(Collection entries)
▬▬▬▬▬▬

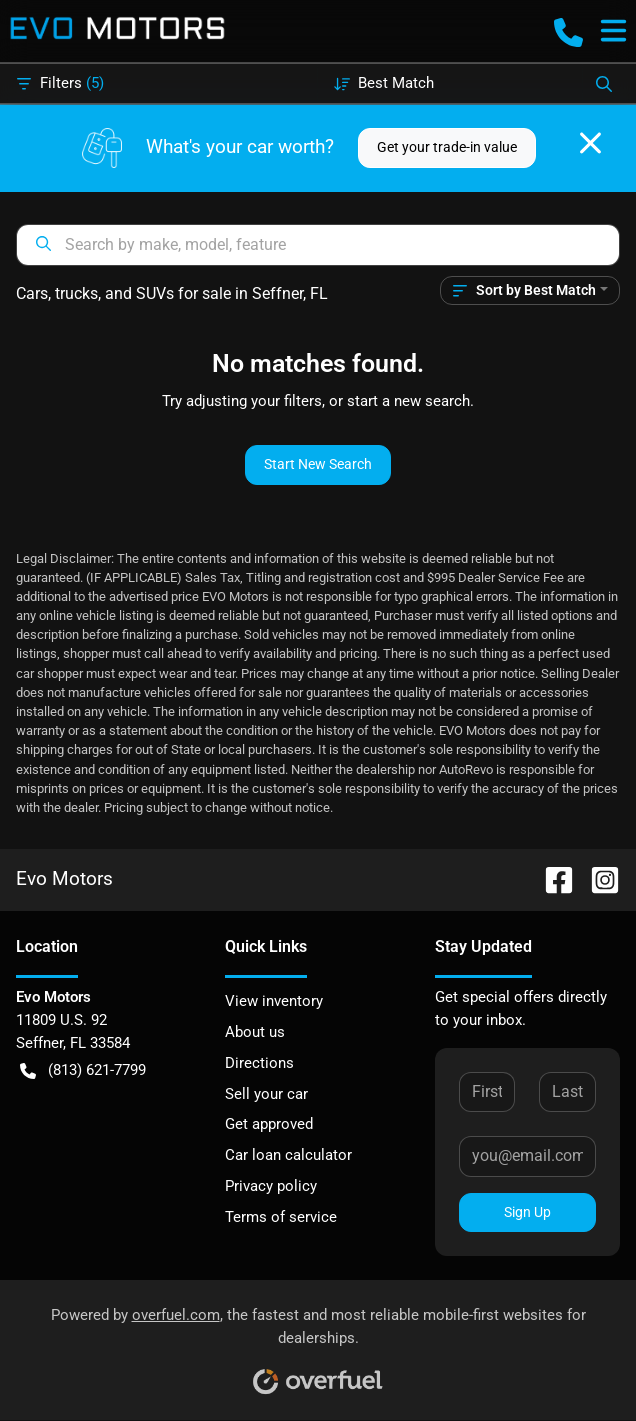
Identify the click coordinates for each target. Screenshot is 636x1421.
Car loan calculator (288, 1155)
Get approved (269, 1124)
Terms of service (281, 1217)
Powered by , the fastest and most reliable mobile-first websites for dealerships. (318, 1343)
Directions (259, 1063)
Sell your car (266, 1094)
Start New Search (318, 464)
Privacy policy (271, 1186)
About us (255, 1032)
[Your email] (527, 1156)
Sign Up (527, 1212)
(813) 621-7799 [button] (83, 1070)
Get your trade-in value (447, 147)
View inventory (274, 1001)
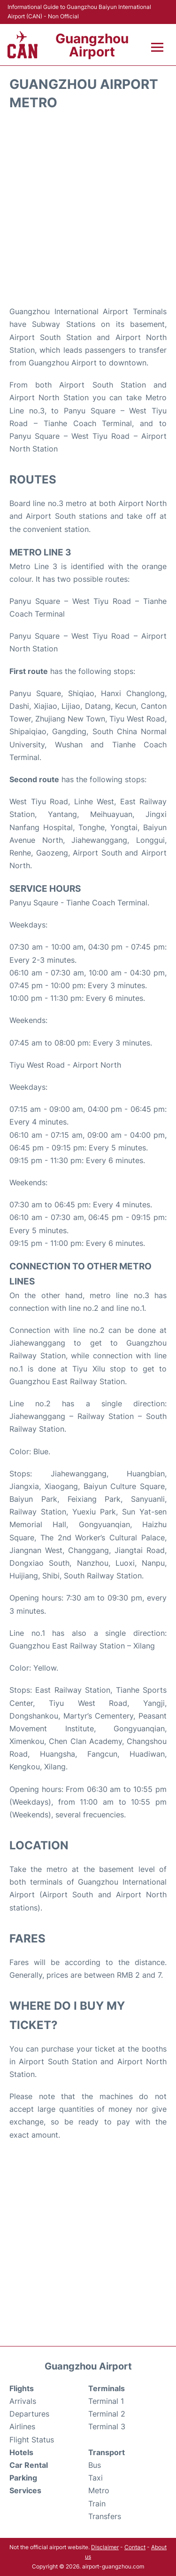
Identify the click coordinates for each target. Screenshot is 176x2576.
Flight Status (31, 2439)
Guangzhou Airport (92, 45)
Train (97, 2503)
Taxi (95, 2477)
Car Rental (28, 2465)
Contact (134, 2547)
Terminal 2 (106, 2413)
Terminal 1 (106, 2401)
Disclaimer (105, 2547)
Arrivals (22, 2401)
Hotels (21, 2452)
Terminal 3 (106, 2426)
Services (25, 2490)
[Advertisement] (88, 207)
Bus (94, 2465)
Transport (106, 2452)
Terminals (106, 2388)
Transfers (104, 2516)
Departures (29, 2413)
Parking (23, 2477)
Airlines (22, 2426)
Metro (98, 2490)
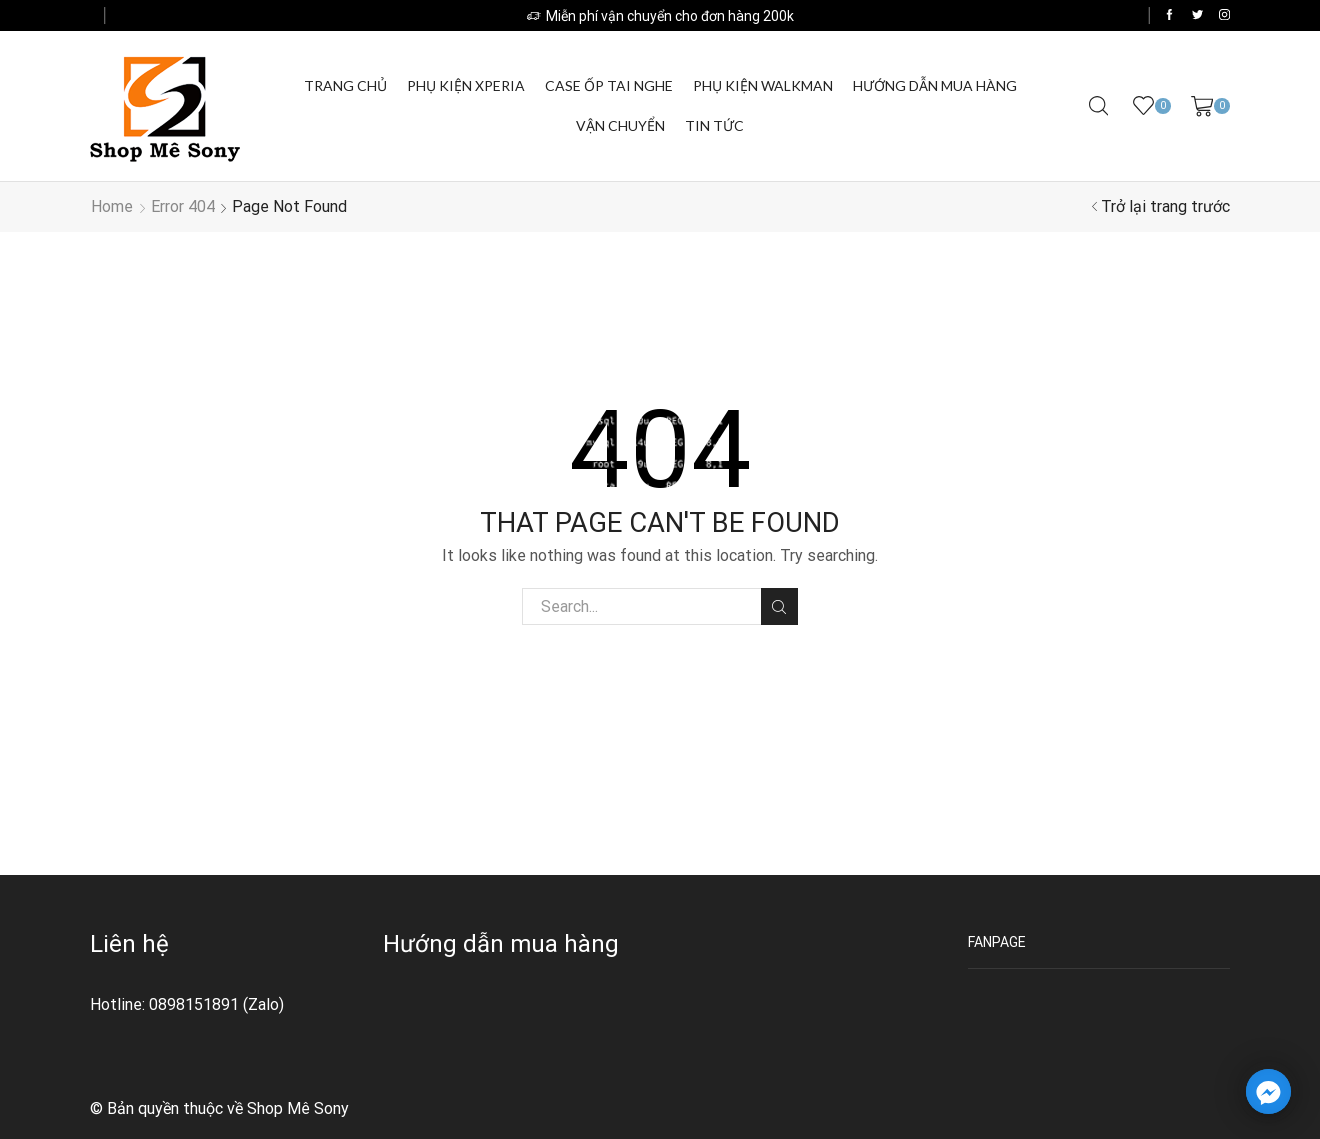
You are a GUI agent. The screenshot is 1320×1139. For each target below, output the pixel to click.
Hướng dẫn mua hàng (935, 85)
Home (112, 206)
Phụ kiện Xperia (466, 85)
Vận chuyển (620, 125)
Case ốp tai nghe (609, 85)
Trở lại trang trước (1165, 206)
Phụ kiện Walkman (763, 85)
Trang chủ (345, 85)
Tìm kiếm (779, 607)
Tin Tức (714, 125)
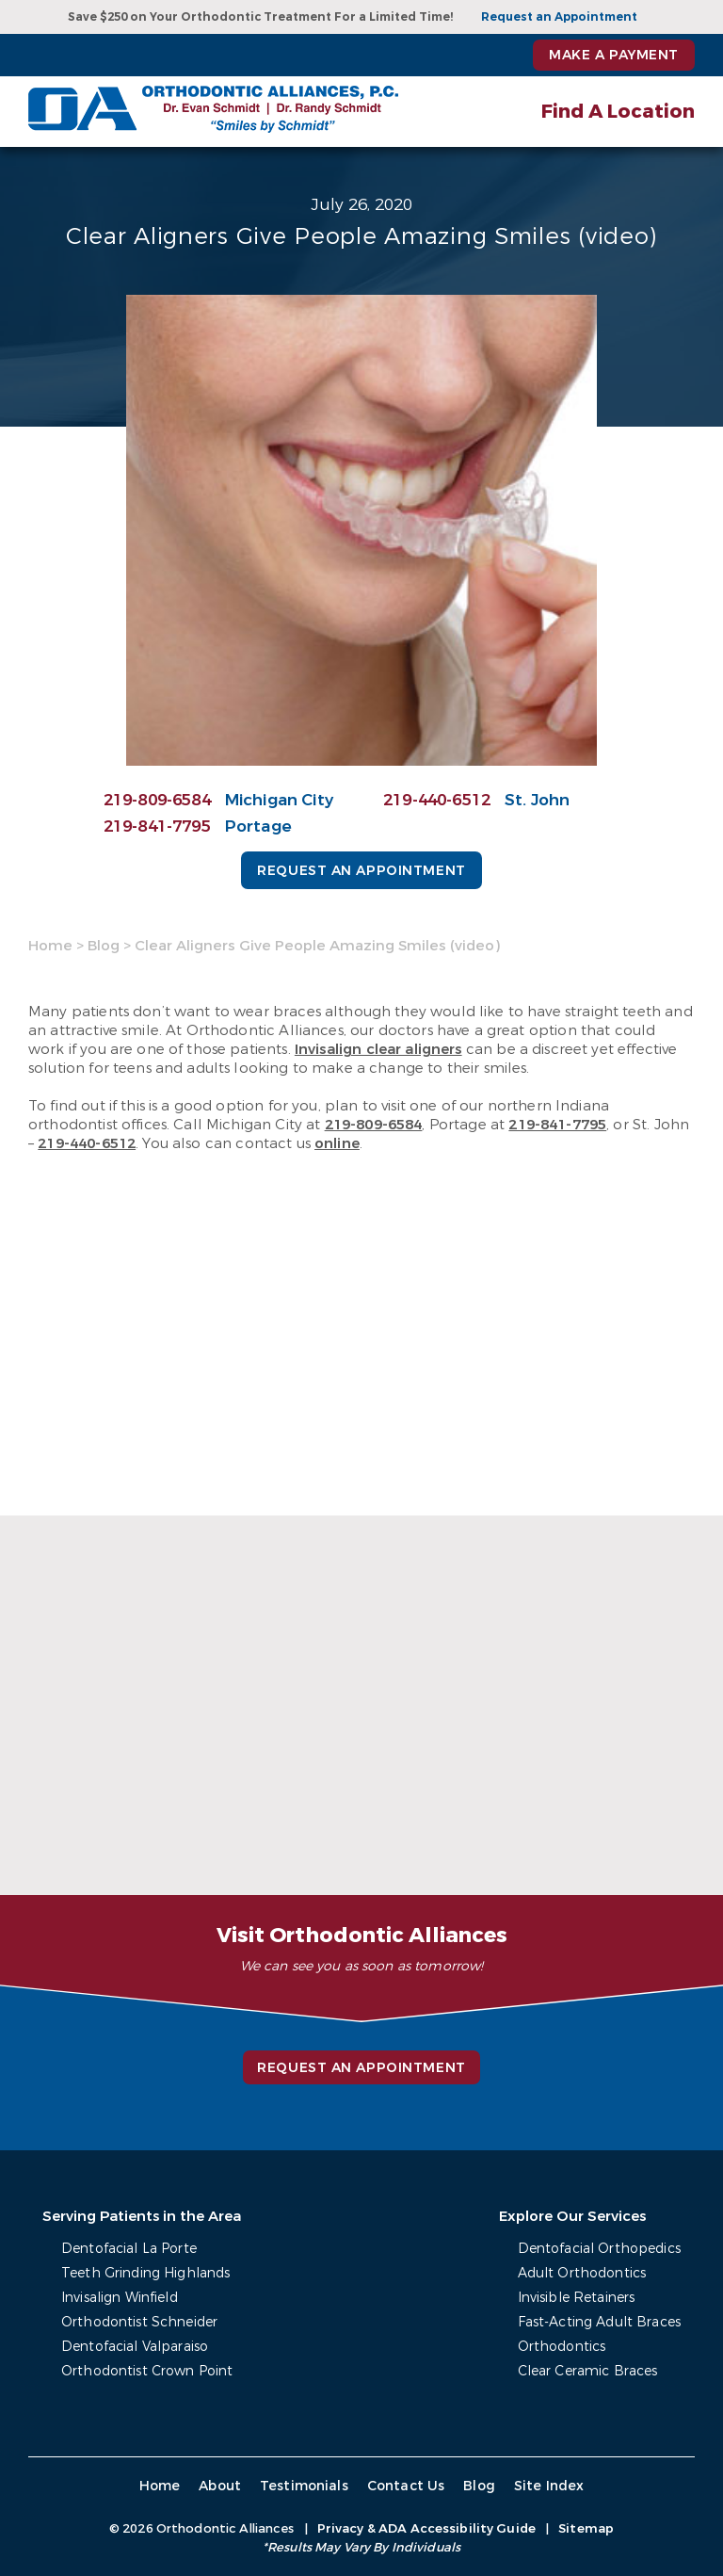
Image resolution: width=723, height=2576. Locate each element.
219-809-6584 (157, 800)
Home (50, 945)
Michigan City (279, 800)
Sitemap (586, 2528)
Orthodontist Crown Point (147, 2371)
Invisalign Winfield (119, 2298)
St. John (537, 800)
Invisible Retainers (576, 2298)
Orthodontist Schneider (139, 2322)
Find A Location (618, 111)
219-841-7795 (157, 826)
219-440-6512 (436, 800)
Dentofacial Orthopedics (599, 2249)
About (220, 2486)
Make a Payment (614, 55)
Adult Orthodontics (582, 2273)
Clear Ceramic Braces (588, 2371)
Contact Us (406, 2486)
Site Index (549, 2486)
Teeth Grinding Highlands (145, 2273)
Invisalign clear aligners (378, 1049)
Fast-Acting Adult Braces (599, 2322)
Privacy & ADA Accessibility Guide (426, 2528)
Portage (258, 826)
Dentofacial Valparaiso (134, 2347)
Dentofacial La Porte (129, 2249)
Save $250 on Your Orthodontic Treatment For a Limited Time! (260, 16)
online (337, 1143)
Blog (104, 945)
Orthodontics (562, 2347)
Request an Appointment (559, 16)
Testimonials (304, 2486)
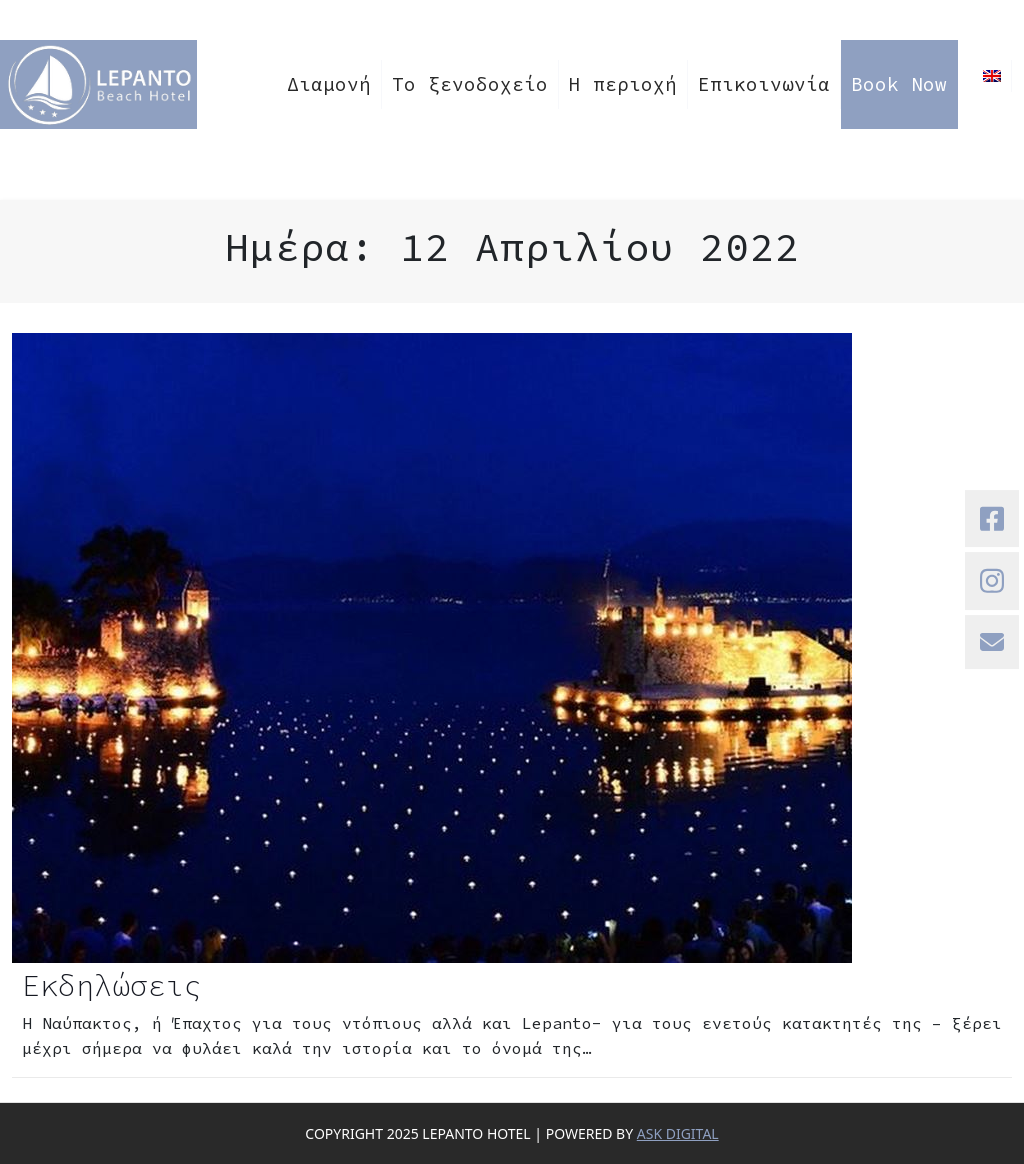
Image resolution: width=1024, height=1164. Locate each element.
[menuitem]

▬▬▬▬▬▬

Problem to work on:
Go through the data and show every line where "Locate" occurs.

Exercise response:
Image resolution: width=723, height=2576. Locate each element.
Image resolution: width=1024, height=1164. Locate each element.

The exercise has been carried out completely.